Problem
Among the entries below, one line contains "estado de São Paulo, Brasil" and another contains "(Hymenoptera: Eulophidae) por". Transcribe those two lines and every line between them, exactly.
Stored data section start
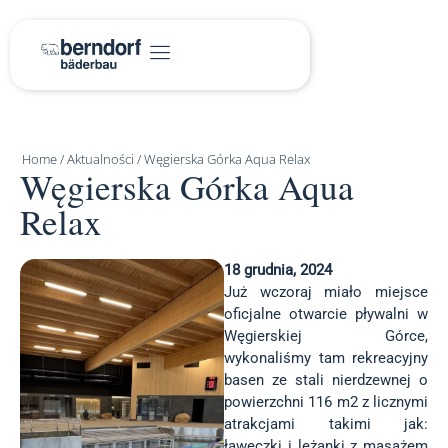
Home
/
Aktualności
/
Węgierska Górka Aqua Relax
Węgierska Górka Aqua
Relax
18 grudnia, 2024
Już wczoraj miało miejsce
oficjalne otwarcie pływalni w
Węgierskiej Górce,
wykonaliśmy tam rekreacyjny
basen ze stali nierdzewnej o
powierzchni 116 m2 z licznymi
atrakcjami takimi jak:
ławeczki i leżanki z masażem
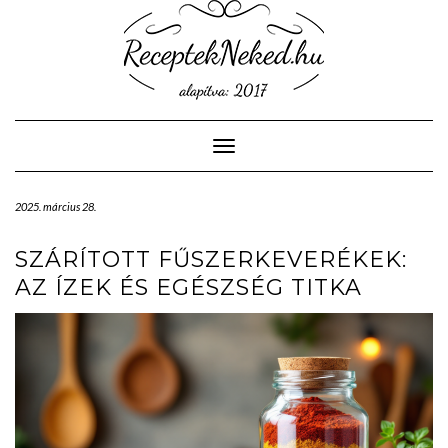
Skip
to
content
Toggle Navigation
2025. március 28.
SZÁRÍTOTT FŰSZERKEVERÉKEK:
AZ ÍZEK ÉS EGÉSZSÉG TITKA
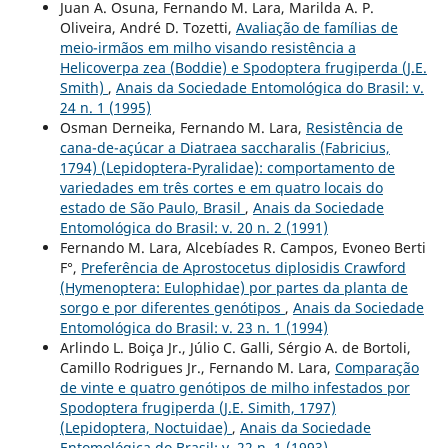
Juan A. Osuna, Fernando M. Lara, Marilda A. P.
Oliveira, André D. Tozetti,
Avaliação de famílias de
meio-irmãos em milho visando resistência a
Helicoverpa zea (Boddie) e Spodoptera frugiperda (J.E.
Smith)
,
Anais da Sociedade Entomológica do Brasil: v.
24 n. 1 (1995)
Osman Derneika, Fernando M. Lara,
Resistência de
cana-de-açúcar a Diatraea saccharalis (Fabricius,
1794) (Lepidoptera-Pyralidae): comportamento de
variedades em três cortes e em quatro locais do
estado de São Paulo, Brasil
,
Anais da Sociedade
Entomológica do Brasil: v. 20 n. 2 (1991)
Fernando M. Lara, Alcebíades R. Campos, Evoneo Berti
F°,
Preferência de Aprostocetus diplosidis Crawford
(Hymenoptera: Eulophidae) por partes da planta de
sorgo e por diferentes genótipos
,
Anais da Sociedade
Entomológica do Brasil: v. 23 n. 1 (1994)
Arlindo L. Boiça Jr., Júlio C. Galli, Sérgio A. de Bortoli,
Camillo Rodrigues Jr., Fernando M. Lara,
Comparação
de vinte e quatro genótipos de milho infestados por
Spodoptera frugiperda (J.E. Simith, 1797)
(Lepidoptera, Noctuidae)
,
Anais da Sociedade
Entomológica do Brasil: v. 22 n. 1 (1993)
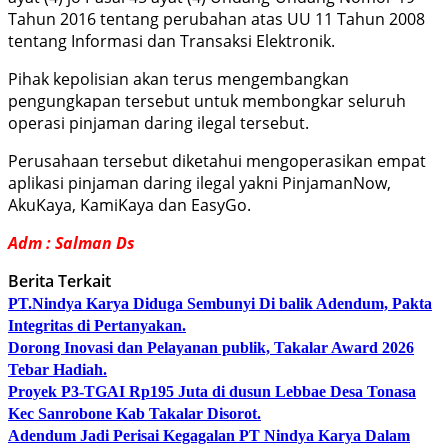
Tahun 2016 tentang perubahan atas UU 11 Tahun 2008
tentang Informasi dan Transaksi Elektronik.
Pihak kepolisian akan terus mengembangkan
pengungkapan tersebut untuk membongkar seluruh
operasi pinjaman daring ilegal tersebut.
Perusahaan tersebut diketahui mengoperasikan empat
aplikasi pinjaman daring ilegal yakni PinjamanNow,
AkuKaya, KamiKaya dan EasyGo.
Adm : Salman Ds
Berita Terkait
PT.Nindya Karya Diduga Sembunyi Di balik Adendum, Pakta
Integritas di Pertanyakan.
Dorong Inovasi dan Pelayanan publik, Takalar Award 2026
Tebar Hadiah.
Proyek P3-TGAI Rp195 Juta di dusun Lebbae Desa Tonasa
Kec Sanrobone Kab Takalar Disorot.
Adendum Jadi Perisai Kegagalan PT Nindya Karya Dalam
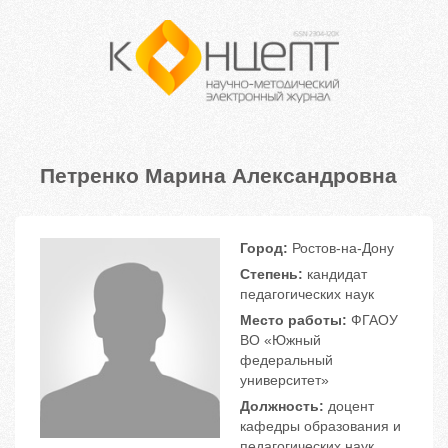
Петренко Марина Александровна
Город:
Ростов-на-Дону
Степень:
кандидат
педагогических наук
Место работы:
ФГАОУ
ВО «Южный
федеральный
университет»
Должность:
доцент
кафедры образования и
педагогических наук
Stored data section end
Response to the task
estado de São Paulo, Brasil
,
Anais da Sociedade
Entomológica do Brasil: v. 20 n. 2 (1991)
Fernando M. Lara, Alcebíades R. Campos, Evoneo Berti
F°,
Preferência de Aprostocetus diplosidis Crawford
(Hymenoptera: Eulophidae) por partes da planta de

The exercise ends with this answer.